Valaquenta (Quenya for "Tale of the Valar") is the second section of The Silmarillion, a collection of J. R. R. Tolkien's mythopoeic works, edited and published posthumously by his son Christopher Tolkien in 1977.

Valaquenta provides a middle-ground and link between Ainulindalë, which stands as Middle-earth's cosmogony or 'creation myth', and Quenta Silmarillion, a collection of mythical histories wherein major events of Middle-earth find their first elaboration (see The Silmarillion).

Not an actual 'story' in itself (there is no plot or action), Valaquenta is more a 'listing' — a kind of expanded footnote giving 'personal' details attached to each of the major divine characters of Tolkien's Middle-earth legendarium. These divine beings are the Valar, the Maiar and the 'Enemies' (the last being equivalent to fallen Ainur of the same kind and order as the Valar/Maiar. For an explanation of the divine natures of all the Ainur, see Ainulindalë).

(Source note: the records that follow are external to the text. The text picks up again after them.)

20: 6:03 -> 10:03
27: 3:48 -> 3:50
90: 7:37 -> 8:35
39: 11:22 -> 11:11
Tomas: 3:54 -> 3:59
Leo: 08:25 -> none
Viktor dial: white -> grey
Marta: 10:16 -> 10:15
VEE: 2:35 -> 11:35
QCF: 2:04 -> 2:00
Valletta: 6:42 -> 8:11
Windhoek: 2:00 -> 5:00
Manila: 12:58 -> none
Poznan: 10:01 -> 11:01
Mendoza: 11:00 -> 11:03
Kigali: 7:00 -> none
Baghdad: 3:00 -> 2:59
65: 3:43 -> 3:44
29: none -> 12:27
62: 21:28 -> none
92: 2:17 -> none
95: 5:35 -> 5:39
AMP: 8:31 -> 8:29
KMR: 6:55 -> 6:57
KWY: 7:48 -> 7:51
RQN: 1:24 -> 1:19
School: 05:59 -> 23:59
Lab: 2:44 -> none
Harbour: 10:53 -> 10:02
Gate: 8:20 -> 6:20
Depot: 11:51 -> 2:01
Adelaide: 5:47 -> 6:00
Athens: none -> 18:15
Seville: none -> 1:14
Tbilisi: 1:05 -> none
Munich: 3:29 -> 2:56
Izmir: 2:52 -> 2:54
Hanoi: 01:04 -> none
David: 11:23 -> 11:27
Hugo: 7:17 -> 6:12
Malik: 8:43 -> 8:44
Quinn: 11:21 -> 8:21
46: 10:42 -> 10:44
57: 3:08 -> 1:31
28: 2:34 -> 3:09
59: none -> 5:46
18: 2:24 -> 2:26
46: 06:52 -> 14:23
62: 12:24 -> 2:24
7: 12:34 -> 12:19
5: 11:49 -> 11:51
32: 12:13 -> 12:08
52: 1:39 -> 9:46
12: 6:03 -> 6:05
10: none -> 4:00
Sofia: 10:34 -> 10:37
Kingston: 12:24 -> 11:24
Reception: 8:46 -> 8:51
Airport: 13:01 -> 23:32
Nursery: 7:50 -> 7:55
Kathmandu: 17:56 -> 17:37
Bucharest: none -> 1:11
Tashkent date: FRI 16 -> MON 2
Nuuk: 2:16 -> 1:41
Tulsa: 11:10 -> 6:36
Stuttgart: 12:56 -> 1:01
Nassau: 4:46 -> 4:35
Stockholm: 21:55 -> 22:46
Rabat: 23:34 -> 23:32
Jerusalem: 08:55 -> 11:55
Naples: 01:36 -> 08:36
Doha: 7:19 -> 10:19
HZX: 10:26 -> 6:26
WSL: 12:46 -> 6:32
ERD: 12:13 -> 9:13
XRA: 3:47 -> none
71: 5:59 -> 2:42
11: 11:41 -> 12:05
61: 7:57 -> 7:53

Just as with the rest of Tolkien's characters, the natures and names of these worldly Ainur are by no means incidental; they are intimately connected with important elements of plot and action in the later tales. To an extent, Valaquenta gives a meaning or a 'genealogy', or both, to many scenes in the larger Quenta Silmarillion; it is a virtual 'list of players' for important parts of that ensuing drama, which drama itself (as a collection of mythic tales) provides a foundational background for the world that comes after (in particular for those stories comprising the more widely known histories of Middle-earth, including The Hobbit and The Lord of the Rings).